Across the whole listing, copy out every line that includes the string "editor".

=== Section Start ===

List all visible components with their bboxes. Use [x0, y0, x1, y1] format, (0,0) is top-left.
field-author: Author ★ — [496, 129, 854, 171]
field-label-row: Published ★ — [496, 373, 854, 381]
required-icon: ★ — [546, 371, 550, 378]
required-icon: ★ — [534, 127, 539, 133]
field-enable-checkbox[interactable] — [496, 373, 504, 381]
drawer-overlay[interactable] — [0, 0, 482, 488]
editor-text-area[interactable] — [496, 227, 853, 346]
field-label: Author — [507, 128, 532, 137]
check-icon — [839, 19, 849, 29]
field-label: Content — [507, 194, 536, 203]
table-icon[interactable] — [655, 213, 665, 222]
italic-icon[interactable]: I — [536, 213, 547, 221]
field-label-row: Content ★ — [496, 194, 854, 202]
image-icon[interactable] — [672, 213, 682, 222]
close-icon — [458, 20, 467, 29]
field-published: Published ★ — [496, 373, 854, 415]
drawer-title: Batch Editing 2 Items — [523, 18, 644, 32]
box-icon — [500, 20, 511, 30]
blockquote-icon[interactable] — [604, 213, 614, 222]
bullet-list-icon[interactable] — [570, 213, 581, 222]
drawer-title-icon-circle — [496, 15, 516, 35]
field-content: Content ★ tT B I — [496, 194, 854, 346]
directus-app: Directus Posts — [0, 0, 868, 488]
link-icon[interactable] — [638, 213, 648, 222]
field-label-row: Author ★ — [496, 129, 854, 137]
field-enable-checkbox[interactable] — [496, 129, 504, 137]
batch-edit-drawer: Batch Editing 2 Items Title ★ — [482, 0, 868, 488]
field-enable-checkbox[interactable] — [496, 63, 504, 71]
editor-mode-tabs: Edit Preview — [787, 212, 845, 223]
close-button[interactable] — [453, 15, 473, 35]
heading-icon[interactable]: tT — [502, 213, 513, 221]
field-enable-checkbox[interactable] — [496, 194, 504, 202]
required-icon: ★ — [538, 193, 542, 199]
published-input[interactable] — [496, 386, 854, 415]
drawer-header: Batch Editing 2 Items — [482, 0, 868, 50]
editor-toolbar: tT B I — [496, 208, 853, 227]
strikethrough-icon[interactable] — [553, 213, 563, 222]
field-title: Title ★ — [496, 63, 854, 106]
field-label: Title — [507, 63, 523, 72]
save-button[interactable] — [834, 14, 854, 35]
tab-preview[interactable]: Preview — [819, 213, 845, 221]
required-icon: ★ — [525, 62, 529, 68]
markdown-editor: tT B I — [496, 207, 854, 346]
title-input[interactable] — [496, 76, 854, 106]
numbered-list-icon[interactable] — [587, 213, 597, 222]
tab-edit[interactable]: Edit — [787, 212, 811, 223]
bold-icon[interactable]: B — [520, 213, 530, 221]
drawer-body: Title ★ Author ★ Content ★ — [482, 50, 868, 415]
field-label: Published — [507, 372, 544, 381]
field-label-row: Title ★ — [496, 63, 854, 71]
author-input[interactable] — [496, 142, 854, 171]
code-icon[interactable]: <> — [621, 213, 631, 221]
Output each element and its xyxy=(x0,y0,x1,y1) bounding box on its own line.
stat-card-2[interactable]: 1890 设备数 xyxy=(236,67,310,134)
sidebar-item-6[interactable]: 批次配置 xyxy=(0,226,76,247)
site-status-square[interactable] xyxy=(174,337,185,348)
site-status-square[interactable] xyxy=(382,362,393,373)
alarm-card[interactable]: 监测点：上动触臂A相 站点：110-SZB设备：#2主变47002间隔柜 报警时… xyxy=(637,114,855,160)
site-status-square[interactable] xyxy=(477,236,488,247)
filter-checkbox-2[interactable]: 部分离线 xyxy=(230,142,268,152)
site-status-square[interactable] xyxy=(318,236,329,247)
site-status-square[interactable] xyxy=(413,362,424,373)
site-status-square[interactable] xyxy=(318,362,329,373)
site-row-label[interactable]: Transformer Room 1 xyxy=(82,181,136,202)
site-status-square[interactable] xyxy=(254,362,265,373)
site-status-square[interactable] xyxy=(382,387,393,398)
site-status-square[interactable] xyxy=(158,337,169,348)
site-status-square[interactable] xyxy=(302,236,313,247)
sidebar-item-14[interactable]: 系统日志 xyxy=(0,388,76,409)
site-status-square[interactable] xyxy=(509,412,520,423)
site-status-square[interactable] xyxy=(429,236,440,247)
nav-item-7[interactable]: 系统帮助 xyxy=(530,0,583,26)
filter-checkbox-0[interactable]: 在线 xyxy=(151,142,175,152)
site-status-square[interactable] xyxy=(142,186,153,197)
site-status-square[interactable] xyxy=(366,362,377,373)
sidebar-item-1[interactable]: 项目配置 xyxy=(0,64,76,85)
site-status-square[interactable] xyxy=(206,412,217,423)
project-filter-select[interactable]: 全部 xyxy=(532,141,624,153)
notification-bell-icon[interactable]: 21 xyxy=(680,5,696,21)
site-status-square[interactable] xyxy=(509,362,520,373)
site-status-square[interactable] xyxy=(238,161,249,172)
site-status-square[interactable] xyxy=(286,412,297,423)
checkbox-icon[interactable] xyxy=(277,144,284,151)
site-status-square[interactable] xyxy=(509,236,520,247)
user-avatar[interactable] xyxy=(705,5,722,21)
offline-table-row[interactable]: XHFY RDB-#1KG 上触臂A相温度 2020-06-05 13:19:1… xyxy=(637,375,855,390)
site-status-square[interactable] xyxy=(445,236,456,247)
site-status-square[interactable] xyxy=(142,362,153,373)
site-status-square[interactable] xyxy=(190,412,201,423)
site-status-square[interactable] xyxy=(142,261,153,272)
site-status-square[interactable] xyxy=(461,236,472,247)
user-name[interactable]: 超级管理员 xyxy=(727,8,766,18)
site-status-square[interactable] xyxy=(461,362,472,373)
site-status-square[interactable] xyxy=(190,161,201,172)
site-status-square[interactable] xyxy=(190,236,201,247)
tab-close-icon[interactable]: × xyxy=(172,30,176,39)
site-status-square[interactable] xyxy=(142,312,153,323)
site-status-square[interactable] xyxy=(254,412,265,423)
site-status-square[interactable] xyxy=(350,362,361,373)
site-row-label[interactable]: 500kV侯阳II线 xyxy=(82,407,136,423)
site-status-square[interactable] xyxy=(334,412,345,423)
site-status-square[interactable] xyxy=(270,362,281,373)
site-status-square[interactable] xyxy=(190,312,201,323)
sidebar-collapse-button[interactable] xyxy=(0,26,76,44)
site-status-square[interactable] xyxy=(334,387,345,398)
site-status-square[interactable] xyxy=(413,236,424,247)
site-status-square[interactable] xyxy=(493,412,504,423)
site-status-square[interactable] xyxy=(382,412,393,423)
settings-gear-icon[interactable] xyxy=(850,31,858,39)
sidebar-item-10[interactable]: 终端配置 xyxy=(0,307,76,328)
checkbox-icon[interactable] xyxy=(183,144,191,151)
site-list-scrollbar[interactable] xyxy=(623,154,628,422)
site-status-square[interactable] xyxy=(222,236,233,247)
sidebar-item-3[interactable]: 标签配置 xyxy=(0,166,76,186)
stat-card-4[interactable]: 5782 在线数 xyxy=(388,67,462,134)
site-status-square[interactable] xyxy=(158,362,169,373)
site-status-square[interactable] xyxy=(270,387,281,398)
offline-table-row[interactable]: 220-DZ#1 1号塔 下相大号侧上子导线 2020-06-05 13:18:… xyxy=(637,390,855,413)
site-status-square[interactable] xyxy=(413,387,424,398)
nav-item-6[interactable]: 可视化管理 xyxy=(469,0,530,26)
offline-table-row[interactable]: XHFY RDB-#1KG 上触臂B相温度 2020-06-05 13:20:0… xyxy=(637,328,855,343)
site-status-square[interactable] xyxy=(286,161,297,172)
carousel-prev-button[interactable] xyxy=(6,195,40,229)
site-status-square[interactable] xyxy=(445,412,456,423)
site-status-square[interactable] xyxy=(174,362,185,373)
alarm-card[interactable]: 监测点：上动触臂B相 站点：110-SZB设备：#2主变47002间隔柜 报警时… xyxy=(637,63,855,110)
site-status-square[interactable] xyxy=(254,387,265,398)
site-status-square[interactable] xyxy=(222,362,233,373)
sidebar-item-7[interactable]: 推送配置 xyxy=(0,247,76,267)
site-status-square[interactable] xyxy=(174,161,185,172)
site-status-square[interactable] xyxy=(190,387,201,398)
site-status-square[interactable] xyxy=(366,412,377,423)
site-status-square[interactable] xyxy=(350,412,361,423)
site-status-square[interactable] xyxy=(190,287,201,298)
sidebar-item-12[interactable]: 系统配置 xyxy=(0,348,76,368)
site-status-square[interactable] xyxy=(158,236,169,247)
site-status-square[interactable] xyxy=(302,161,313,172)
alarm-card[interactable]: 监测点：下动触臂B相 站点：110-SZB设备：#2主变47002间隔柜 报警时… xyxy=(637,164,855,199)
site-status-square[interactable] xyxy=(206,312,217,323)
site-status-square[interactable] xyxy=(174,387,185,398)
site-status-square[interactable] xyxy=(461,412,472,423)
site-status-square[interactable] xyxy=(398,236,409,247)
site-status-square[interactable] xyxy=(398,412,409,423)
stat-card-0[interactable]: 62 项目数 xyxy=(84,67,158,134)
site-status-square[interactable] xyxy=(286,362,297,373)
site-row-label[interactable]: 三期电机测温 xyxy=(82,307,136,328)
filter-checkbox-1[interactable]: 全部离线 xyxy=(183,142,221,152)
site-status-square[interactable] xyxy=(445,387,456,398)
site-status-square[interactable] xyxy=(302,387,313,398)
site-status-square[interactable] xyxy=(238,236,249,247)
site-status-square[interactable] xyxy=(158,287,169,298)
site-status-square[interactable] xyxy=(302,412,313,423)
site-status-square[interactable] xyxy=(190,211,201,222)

=== Section End ===

• THE COMPLETED TASK:
editor-text-area[interactable] — [496, 227, 853, 346]
editor-mode-tabs: Edit Preview — [787, 212, 845, 223]
editor-toolbar: tT B I — [496, 208, 853, 227]
markdown-editor: tT B I — [496, 207, 854, 346]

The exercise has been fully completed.